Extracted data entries
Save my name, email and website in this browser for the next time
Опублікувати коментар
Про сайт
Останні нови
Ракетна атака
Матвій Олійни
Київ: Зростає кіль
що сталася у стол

Aim of the exercise: All of the data above needs to be given again exactly.

Completed exercise:
Save my name, email and website in this browser for the next time
Опублікувати коментар
Про сайт
Останні нови
Ракетна атака
Матвій Олійни
Київ: Зростає кіль
що сталася у стол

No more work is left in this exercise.